O roubo nos salários e nas pensões adotadas nos orçamentos do Estado dos anos anteriores são meramente agravados. Se no ano de 2013 o roubo de salários e pensões foi agravado pelo “enorme” aumento da carga fiscal em sede de IRS (cerca de 3.000 milhões de euros adicionais relativamente a 2012), em 2014 o agravamento é consumado através de um corte adicional de salários e pensões (que se acumula ao roubo por via do IRS de 3.300 milhões de euros a mais).

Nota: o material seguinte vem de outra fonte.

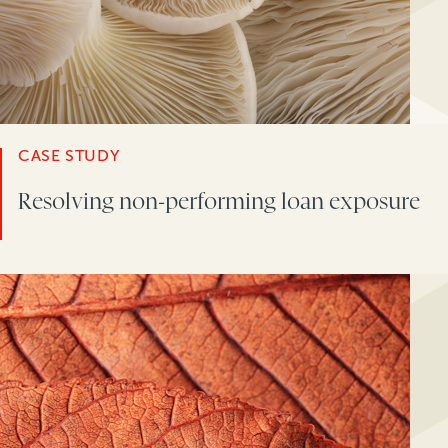
CASE STUDY
Resolving non-performing loan exposure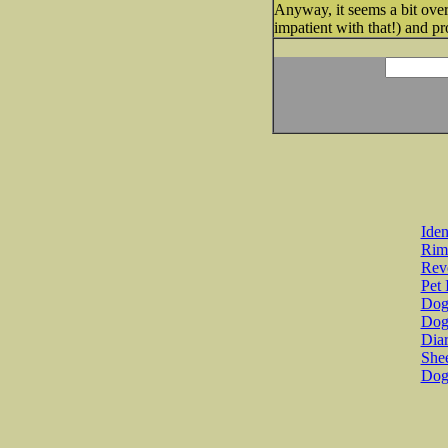
Anyway, it seems a bit overw
impatient with that!) and p
Iden
Rim
Revo
Pet 
Dog 
Dog
Diar
She
Dog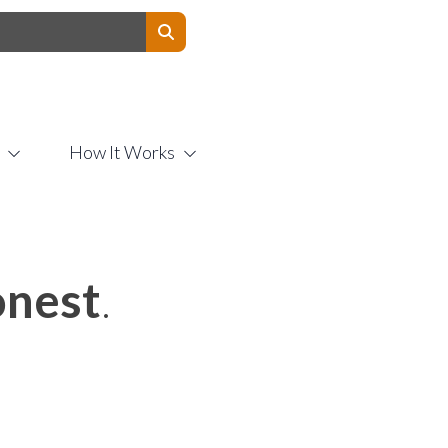
Contact Us
How It Works
nest
.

Paralelamente, agravam-se as medidas de ataque aos trabalhadores da administração pública, correndo a par com o Orçamento do Estado um conjunto de outras medidas gravosas para os trabalhadores e reformados: aumento do horário de trabalho para as 40 horas, corte das pensões da CGA através da designada convergência e despedimentos, directamente ou por intermédio da designada requalificação.
*Consolidação orçamental:82% suportada pelos trabalhadores e reformados,4% pela banca e sector energético
Cerca de dois terços (2.211 milhões de euros) do valor das chamadas medidas de consolidação orçamental são suportadas diretamente por cortes nos salários e nas pensões dos funcionários públicos, trabalhadores das empresas públicas e aposentados da CGA, afetando 685.000 trabalhadores do Estado (90%) e 302.000 aposentados da CGA (50%). Se a estes cortes somarmos as medidas que afetam as funções sociais do Estado, então 82% (3.200 milhões de euros) da consolidação orçamental é obtida à custa dos trabalhadores, reformados e pensionistas.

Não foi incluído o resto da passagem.